— WHAT YOU SHOULD DO —
Using the records below, give again exactly the lines from the line that contains "регистрации и состоит" through the line that contains "cookies utworzone przez", both ends included, and only those.

[Opening PROVIDED DATA section]

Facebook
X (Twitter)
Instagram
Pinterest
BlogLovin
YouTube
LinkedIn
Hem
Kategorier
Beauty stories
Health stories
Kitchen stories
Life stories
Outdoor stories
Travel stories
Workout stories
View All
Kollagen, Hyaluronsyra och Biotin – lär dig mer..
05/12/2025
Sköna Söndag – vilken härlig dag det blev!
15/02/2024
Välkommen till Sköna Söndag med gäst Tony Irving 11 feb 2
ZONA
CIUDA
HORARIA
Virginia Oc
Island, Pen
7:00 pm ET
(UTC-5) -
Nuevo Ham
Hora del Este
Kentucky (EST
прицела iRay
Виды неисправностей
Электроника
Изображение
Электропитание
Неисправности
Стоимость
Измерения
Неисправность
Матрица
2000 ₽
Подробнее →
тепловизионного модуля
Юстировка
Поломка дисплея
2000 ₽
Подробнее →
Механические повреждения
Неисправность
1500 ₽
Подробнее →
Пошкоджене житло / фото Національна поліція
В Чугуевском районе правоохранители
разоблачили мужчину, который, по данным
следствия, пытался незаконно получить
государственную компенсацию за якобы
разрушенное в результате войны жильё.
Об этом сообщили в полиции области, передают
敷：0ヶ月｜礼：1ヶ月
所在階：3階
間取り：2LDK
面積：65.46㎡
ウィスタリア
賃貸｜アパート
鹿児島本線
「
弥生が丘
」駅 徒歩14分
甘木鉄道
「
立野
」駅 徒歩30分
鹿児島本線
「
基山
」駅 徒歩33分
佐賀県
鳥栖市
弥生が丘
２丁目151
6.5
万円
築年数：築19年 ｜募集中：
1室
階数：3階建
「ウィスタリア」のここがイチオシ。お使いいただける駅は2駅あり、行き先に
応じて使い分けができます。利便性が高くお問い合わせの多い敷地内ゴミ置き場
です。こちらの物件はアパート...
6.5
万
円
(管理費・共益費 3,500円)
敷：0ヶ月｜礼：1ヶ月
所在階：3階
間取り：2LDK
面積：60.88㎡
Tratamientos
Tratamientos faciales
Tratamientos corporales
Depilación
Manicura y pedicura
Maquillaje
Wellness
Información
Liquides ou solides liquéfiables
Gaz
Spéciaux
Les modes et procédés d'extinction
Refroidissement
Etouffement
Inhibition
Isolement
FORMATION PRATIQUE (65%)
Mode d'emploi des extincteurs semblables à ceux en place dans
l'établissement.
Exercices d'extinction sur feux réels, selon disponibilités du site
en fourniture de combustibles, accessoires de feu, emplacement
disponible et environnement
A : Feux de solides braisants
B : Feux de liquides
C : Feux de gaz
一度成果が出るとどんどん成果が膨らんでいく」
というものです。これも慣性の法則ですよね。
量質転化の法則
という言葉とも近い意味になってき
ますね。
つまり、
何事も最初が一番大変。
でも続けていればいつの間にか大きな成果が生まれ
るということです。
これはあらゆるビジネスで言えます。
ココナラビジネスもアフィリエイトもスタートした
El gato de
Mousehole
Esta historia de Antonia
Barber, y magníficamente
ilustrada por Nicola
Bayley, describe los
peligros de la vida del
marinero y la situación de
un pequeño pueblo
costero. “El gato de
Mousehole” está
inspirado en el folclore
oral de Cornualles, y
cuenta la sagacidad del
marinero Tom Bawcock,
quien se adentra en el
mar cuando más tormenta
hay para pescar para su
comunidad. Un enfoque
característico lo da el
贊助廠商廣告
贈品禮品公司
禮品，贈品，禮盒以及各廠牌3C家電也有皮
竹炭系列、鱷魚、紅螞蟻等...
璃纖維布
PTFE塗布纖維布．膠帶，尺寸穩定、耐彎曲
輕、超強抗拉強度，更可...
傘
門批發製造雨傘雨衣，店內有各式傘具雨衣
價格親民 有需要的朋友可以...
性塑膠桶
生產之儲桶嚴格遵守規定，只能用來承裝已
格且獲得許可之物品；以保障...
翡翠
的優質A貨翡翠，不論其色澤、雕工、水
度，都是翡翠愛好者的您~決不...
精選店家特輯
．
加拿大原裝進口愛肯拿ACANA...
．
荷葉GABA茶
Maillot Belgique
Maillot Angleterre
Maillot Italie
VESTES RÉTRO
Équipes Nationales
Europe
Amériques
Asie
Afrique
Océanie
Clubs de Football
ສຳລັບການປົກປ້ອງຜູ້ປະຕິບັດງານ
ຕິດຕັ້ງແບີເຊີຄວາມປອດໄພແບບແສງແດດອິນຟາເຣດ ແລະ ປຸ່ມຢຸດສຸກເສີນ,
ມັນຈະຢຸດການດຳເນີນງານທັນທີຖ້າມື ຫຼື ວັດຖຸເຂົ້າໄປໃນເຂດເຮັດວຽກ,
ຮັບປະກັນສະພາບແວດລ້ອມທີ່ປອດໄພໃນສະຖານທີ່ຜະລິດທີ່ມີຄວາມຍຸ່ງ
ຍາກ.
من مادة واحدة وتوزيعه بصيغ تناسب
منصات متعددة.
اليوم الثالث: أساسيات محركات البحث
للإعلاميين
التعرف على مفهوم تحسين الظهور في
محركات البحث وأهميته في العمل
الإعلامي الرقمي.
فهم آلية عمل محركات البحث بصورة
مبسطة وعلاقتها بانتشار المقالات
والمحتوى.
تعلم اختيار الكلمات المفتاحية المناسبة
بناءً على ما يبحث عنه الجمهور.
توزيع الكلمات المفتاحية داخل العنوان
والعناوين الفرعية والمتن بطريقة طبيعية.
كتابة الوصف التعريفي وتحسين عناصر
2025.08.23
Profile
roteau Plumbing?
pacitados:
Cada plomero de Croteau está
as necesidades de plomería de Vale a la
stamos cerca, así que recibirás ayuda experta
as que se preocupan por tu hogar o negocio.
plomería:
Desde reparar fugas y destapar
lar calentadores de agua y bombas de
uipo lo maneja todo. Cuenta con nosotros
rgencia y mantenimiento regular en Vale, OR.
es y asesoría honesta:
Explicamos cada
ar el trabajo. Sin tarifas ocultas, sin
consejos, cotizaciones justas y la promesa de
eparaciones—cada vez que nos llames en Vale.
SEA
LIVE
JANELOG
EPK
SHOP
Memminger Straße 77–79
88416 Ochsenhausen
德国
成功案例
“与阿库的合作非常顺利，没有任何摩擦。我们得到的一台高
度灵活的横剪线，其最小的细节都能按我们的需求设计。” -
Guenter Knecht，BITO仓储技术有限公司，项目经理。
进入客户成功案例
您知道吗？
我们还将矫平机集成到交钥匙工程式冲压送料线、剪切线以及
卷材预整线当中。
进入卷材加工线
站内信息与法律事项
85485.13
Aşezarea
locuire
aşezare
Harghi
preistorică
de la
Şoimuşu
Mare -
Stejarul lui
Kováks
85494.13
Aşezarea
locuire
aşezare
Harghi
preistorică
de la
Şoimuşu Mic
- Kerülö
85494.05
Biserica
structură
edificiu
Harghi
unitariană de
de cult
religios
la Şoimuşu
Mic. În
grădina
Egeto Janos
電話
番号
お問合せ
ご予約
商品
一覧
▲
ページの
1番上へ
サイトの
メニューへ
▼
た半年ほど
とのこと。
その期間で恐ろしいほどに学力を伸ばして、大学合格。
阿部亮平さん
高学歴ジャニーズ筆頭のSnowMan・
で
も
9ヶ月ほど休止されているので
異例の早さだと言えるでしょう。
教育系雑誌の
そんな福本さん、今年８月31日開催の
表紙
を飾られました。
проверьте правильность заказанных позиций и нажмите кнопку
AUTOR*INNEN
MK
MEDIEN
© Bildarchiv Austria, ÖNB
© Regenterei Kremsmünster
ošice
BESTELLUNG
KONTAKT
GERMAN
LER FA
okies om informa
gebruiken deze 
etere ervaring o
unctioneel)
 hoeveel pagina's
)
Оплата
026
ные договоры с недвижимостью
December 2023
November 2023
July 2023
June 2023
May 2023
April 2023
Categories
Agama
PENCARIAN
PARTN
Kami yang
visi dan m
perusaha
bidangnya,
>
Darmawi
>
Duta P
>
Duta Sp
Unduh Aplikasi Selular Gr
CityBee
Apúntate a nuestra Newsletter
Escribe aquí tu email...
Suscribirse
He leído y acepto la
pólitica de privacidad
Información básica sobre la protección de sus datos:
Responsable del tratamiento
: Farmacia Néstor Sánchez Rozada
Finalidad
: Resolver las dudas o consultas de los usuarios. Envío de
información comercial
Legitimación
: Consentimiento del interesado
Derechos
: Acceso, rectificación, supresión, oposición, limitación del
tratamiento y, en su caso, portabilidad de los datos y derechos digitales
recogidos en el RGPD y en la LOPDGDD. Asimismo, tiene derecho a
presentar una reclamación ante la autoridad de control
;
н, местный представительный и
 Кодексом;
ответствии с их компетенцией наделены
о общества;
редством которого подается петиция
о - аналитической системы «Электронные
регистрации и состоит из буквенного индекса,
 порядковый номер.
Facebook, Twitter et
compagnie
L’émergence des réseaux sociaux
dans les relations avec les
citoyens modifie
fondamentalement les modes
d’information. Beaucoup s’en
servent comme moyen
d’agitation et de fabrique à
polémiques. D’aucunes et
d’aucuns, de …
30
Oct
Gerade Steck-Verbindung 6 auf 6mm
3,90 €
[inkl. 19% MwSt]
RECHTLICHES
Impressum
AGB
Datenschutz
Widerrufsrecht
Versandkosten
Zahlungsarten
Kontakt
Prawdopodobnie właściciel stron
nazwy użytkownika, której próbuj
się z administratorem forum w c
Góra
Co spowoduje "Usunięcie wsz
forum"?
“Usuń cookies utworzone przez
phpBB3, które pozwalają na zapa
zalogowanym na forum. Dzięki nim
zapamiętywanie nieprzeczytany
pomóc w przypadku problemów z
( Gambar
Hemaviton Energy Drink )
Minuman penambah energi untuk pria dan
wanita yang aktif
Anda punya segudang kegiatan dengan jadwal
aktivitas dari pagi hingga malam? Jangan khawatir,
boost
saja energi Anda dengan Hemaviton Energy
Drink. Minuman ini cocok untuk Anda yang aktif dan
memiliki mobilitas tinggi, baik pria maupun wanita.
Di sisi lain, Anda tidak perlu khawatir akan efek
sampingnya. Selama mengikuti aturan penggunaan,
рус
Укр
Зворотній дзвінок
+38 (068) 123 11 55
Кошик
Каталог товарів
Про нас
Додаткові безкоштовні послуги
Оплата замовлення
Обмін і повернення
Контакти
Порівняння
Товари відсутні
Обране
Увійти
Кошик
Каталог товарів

[Closing PROVIDED DATA section]

— REPLY TO THE EXERCISE —
регистрации и состоит из буквенного индекса,
 порядковый номер.
Facebook, Twitter et
compagnie
L’émergence des réseaux sociaux
dans les relations avec les
citoyens modifie
fondamentalement les modes
d’information. Beaucoup s’en
servent comme moyen
d’agitation et de fabrique à
polémiques. D’aucunes et
d’aucuns, de …
30
Oct
Gerade Steck-Verbindung 6 auf 6mm
3,90 €
[inkl. 19% MwSt]
RECHTLICHES
Impressum
AGB
Datenschutz
Widerrufsrecht
Versandkosten
Zahlungsarten
Kontakt
Prawdopodobnie właściciel stron
nazwy użytkownika, której próbuj
się z administratorem forum w c
Góra
Co spowoduje "Usunięcie wsz
forum"?
“Usuń cookies utworzone przez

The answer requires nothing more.